Standard in both SUVs is a 5.3L EcoTec V8 engine producing 355 horsepower and 383 lb-ft of torque. The engine is paired with a responsive 6-speed transmission and a best in class V8 highway fuel economy of 22 mpg. For those looking for more horsepower, an available 6.2L EcoTec V8 is available, producing 420 horsepower and 460 lb-ft of torque. The larger engine is paired with a 10-speed transmission to help send the increased power to the wheels. All trim levels are available in either 2-wheel drive or 4-wheel drive, providing impressive handling both on and off road. When properly equipped, the Suburban can tow up to 8,300 pounds; the Tahoe 8,600 pounds--made easier to manage thanks to the transmission's TapShift controls, dedicated Tow/Haul mode and Auto Grade Braking.
Inside, the Suburban and Tahoe continue to excel in ride quality, as the previous-generation models had, but their interiors have been upgraded and their instrument panels get a sharper, more modern and detailed look. Most versions get an 8-inch touch-screen audio system that also conceals a hidden dash compartment. Chevy claims the center console compartment is large enough for a laptop or iPad.

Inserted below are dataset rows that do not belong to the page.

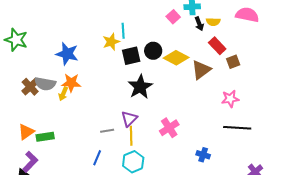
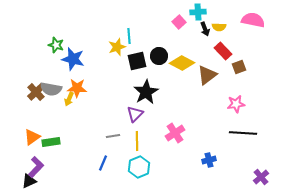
green star: (16, 40) -> (56, 45), moved, size x0.7
purple triangle: (129, 119) -> (135, 114), moved
blue cross: (203, 155) -> (209, 160), turned -32

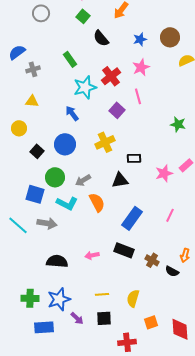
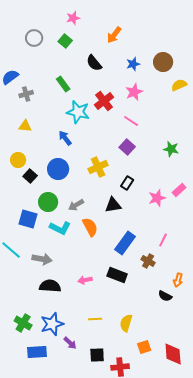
green square: (83, 16) -> (65, 41), moved
cyan star: (85, 87) -> (78, 112), turned 30
pink line: (138, 96) -> (131, 121), turned -42
purple square: (117, 110) -> (127, 147), moved
yellow circle: (19, 128) -> (18, 160), moved
black rectangle: (134, 158) -> (127, 183), turned -56
gray arrow: (47, 223) -> (42, 259), moved
brown cross: (152, 260) -> (148, 261), moved
green cross: (30, 298) -> (23, 323), turned 30
black square: (104, 318) -> (97, 355), moved

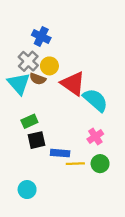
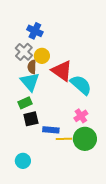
brown semicircle: (38, 79) -> (32, 67), turned 72
cyan triangle: (19, 84) -> (30, 82), moved
green circle: (100, 164) -> (85, 139), size x1.5

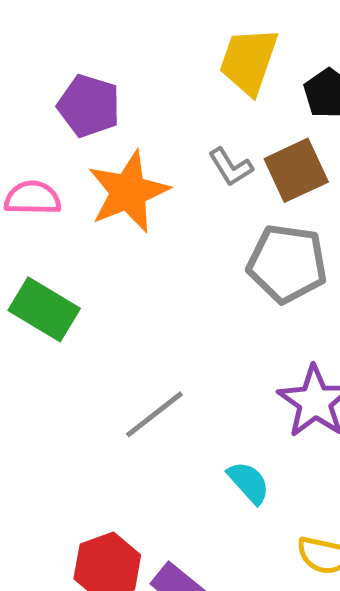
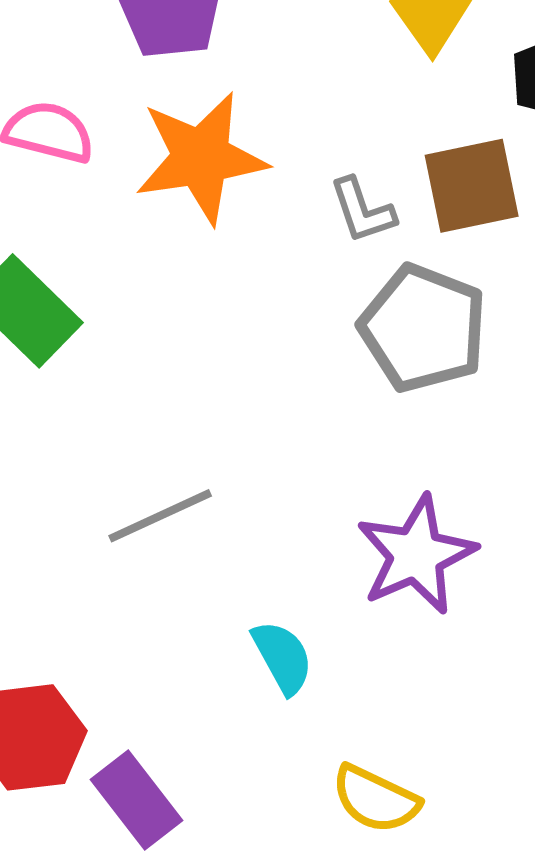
gray L-shape: (231, 167) -> (362, 210), moved

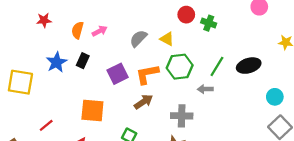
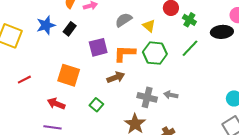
green line: (217, 66) -> (190, 48), moved
black ellipse: (249, 66) -> (222, 32), moved
gray arrow: (205, 89) -> (171, 95), moved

The base LS trim models include tri-zone automatic climate control, power windows, locks and mirrors, a rear-vision camera system, Rear Park Assist sensors, GM's OnStar concierge and convenience system (including six months of the Directions & Connections plan), 8-inch infotainment touchscreen and an audio system that includes Apple CarPlay, Android Auto, HD Radio and SiriusXM satellite radio compatibility.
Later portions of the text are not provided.